**Data segment:**
=== Section Start ===

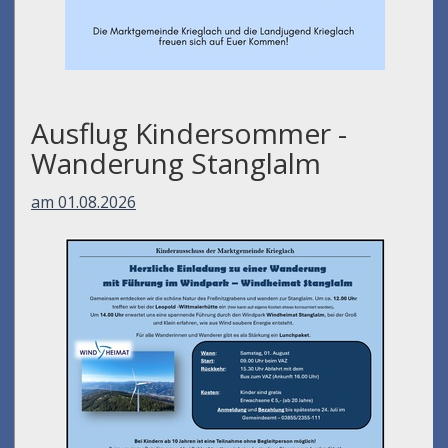
Ausflug Kindersommer -
Wanderung Stanglalm
am 01.08.2026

=== Section End ===

**How to complete this task:** Each line of the listing must be restated word for word, and the pictures left out.

**Final answer:**
Ausflug Kindersommer -
Wanderung Stanglalm
am 01.08.2026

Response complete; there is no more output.